Modeling citation worthiness by using attention-based bidirectional long short-term memory networks and interpretable models
This is the repository contains the code and data for the Scientometrics paper:
Zeng, T., Acuna, D.E. (2020), Modeling citation worthiness by using attention-based Bidirectional Long Short-Term Memory networks and interpretable models, Scientometrics, 124(1), 399–428
ACL‑ARC dataset: please refer to Bonab et al., 2018 for details. We downloaded a copy of the dataset, adjusted some fields. You can download it from Figshare: 10.6084/m9.figshare.12573872.

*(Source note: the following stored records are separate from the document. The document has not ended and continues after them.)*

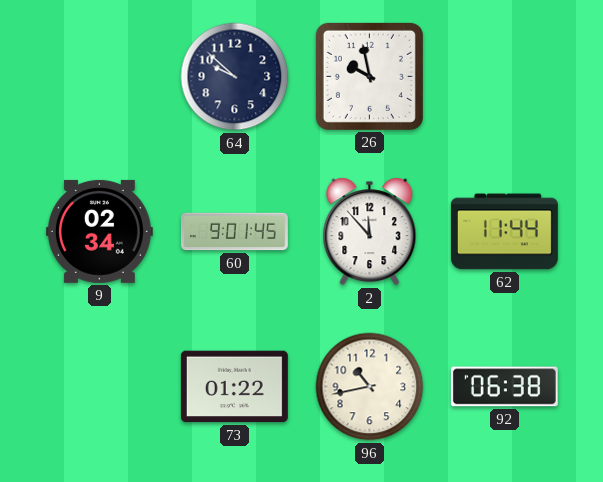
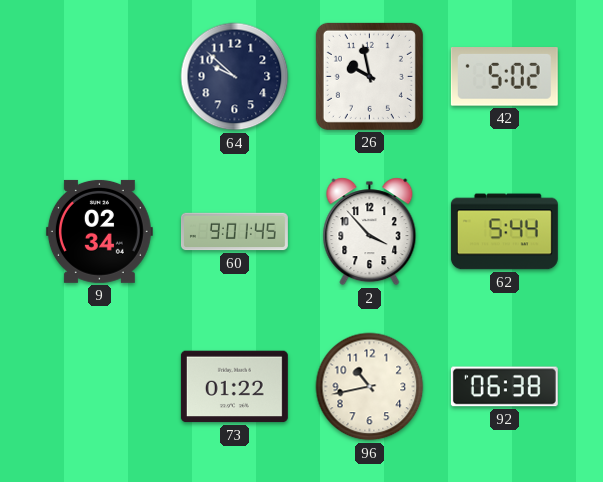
42: none -> 5:02
2: 11:53 -> 3:53
62: 11:44 -> 5:44
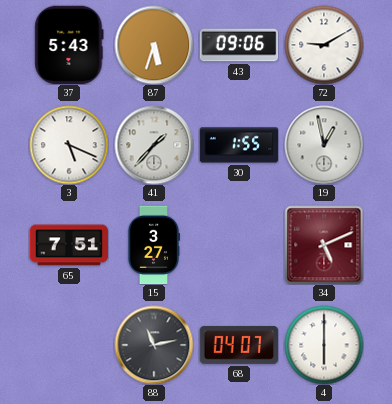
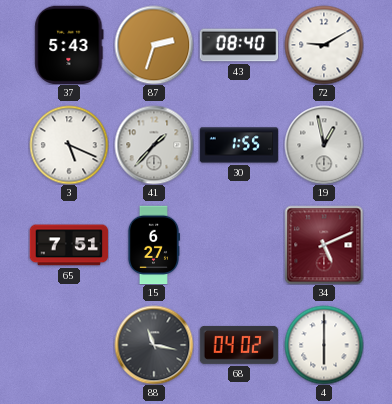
87: 5:33 -> 2:33
43: 09:06 -> 08:40
15: 3:27 -> 6:27
88: 11:13 -> 11:17
68: 04:07 -> 04:02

PMOA-CITE dataset: please download 1M sentences from Figshare: 10.6084/m9.figshare.12547574
PMOA-CITE and ACL-ARC combined: please download it from Figshare: 10.6084/m9.figshare.12573974
The code requires the following packages:
- allennlp==0.9.0
- scikit-learn==0.21.2
All the experiments configuration files are located in cite-worthiness/experiments folder, to run an experiment:
- Please find the fields train_data_path, validation_data_path and test_data_path in each jsonnet file, and change the value to the path where you store the datasets mentioned above.
- Find the cuda_device field, change it to -1 if you're using a CPU, otherwise the CUDA device number.
- Run the command:
allennlp train /path/to/experiment/configuration/jsonnet/file -s ../path/to/serialization/dir/ --include-package citation_worthiness
Please refer to allennlp documentation for the use of train
command
Please visit our live demo at https://cite-worthiness.scienceofscience.org/, just input some sentences, the tool will predict the probabilities of needing a citation.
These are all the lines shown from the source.